Critics were often split while audiences predictably ate them up. A few of the early (better) disaster movies racked up Oscar noms including a few Best Picture nods. AIRPORT kicked things off in 1970 and, it could be argued, ended them with its third sequel THE CONCORDE...AIRPORT '79. Like many things in the '70s, it was taken to excess and no longer fun.
But in between, crowds flocked to THE POSEIDON ADVENTURE, EARTHQUAKE (the Chuck Heston-starrer that was famously made into a Disney attraction), AIRPORT '75, and, in particular, THE TOWERING INFERNO.
I mean, look at this fucking cast.
That's one definite muderer and possibly two. A legendary dancer in his swan song. And two of the biggest man rockets in Hollywood at the time. Paul Newman and Steve McQueen famously bickered over whose name was going where and when and they both had points. McQueen was the wild man of Hollywood, probably the coolest guy in town. He was full of swagger and had a prvoen track record. But Newman had been on a heater since COOL HAND LUKE and was the better actor.
Clean-up, aisle me.
Either way, here were two of the biggest stars in Hollywood starring in an absolute spectacle of moviemaking in an era where seeing a movie in a theater was the only option (unless you waited for the edited Sunday Night Movie on network TV four years later or could afford a $700 VCR in 1979). And crowds flocked as the movied raked in $116M which is an outrageous amount for 1974 (against a $14M budget).
What's crazy about that clip is how you'd never see anything like that today (unless it's Tom Cruise). They had Newman, McQueen, Fred Astaire, and Billy Holden feet from those huge explosions and glass and shit breaking everywhere. Then the water comes chugging in. And these guys are tied down with rope. I mean Danny McBride from TROPIC THUNDER must've been in charge because that was some shit.

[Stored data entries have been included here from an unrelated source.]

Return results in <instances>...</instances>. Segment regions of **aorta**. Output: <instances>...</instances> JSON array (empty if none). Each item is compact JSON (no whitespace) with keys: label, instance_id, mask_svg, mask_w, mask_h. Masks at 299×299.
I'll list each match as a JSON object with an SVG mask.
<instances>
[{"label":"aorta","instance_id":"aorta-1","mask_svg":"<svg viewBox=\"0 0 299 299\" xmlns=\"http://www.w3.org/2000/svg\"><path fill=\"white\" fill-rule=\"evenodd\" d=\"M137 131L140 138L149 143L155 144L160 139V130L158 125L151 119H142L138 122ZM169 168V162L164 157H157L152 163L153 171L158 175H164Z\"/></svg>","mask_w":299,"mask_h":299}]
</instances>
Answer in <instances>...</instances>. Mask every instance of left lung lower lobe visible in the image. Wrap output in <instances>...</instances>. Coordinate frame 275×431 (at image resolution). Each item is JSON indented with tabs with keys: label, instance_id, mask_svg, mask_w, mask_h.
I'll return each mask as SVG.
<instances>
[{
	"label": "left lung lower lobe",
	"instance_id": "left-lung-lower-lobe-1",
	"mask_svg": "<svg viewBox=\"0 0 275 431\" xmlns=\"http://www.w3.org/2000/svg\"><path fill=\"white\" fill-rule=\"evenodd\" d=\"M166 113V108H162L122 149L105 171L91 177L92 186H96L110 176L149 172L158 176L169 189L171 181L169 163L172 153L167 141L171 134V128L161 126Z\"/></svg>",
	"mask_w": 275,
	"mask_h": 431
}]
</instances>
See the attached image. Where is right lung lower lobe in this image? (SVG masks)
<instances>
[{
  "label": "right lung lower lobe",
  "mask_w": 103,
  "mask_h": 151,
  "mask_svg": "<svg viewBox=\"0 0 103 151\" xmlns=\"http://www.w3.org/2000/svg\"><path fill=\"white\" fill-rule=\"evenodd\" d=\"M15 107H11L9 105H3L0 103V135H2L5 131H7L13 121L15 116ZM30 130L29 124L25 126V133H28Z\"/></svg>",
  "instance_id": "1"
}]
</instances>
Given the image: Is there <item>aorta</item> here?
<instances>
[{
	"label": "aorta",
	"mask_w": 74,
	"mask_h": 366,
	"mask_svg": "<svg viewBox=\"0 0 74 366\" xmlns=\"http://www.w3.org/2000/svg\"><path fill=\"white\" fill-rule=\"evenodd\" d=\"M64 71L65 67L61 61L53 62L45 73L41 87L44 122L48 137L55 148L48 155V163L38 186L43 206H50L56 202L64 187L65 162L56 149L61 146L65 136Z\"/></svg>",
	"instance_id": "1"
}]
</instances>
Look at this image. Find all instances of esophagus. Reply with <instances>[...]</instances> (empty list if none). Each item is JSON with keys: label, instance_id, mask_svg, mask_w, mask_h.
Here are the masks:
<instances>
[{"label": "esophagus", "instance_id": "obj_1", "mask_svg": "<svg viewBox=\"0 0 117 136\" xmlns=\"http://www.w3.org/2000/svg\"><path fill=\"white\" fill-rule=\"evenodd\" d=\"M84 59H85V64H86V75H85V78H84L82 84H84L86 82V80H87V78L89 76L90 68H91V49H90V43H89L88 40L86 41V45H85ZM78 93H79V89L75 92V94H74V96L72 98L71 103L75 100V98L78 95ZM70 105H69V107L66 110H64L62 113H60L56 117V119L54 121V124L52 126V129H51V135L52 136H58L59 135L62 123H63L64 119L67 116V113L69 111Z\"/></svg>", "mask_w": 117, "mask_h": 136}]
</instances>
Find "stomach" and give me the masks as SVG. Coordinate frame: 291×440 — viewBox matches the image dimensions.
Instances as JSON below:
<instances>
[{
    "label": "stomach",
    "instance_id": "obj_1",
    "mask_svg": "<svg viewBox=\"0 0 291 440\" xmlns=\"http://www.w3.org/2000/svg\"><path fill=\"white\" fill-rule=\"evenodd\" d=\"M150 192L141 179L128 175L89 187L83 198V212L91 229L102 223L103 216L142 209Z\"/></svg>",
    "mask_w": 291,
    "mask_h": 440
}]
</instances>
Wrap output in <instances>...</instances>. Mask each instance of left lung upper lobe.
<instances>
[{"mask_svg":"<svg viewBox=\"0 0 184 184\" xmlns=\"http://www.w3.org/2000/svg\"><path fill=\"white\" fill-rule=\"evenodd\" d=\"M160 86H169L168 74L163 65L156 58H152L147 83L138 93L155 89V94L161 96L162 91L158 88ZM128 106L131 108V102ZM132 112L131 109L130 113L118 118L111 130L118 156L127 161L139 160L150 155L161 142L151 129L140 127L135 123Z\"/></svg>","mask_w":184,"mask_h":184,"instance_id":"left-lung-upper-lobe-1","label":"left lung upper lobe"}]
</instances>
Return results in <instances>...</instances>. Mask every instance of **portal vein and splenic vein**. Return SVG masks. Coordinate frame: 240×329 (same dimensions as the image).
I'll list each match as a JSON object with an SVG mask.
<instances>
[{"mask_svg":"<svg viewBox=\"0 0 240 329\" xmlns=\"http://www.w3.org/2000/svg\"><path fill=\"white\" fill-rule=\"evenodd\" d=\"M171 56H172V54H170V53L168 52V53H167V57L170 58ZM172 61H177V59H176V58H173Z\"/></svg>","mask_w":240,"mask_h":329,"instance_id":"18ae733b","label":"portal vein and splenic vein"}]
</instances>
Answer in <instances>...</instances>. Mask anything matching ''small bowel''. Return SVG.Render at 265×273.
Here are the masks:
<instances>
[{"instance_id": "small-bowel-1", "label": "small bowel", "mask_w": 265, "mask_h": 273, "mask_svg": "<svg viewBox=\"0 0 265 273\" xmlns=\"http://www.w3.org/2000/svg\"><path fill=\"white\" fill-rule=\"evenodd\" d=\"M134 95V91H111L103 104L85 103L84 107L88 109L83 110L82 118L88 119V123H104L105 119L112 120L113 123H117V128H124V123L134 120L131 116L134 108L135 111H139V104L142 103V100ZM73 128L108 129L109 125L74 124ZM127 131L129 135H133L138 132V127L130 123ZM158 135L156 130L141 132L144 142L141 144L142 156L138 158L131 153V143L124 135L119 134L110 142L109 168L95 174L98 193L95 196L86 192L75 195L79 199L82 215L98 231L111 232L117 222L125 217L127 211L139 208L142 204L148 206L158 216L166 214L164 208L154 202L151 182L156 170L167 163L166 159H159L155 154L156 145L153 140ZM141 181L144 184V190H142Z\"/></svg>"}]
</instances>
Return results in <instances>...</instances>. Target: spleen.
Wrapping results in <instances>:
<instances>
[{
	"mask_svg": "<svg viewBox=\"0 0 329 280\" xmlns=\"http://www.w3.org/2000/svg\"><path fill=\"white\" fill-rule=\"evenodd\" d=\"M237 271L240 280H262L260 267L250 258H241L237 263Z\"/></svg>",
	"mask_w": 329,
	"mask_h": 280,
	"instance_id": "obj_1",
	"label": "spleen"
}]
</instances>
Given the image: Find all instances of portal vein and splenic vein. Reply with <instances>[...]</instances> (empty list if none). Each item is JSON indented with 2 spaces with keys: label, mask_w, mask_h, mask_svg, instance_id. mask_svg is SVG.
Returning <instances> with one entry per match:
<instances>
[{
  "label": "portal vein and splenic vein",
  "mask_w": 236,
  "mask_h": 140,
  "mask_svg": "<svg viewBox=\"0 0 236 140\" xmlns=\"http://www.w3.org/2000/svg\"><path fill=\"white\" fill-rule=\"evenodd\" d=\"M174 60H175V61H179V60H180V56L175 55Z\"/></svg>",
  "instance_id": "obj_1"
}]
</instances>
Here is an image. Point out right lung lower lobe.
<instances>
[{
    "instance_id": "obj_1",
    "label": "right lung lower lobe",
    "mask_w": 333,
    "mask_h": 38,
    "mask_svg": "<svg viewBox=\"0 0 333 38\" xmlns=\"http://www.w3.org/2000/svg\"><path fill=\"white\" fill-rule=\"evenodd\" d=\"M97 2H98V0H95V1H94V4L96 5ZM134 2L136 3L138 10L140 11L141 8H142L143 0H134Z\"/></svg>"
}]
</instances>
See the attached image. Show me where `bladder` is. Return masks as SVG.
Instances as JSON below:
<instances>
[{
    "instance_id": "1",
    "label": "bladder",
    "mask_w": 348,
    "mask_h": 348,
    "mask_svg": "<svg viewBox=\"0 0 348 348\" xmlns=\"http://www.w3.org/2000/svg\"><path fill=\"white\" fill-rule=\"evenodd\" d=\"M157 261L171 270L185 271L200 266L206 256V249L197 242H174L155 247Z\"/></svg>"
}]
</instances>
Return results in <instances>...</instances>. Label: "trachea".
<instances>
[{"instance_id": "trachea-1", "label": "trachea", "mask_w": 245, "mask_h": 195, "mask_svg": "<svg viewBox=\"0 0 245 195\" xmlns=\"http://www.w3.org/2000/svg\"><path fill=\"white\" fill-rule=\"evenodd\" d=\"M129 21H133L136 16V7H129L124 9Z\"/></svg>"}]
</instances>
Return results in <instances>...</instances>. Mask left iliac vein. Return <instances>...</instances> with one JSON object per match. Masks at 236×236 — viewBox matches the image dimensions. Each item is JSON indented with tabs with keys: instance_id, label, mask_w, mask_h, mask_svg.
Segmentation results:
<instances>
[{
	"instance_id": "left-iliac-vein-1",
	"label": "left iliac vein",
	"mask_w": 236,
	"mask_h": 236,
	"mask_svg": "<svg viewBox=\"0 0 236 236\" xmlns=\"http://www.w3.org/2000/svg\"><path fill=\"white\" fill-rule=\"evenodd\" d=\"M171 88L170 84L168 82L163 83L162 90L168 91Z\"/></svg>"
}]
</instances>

After the monster success of INFERNO, the California land condors flocked and eventually ran the genre into the ground. But not before giving us a few more memorable flicks. BLACK SUNDAY seemed like a stretch in 1977 but it feels eerie today. What's insane about that flick is that the NFL gave filmmakers permission TO FILM SCENES FOR A MOVIE ABOUT A TERRORIST ACT AT A SUPER BOWL DURING SUPER BOWL X (Steeers beat Cowboys 21-17). It's absolutely wild to watch the movie today. Quint from JAWS just milling about behind the players on the sideline as the Super Bowl is actually being played.
The death knell for the genre ironically was a essentially a new genre, the spoof film, as AIRPLANE!'s send-ep of disaster flicks of the previous decade was a hilarious hit and remains among the five funniest U.S. films ever made. One of the stars was Leslie Nielsen, who played the captain in THE POSEIDON ADVENTURE. The thing had come full circle.
A few years later, Nielsen's deadpan Frank Drebin slayed in THE NAKED GUN. His co-stars? George Kennedy, the only actor to appear in all four AIRPORT movies and O.J. Simpson, who was in THE TOWERING INFERNO.
If you watch these disaster movies today, they can look cheesy and/or dated, particularly when compared to the "when you can do everything, nothing impresses anymore" CGI era. But then you see that clip and say, "holy shit!" and realize that they're a relevant chapter in film history as well as important on the CVs of each of the actors and crew members who made them. For without them, we don't get the CGI-fueled revival that brought us INDEPENDENCE DAY and TITANIC.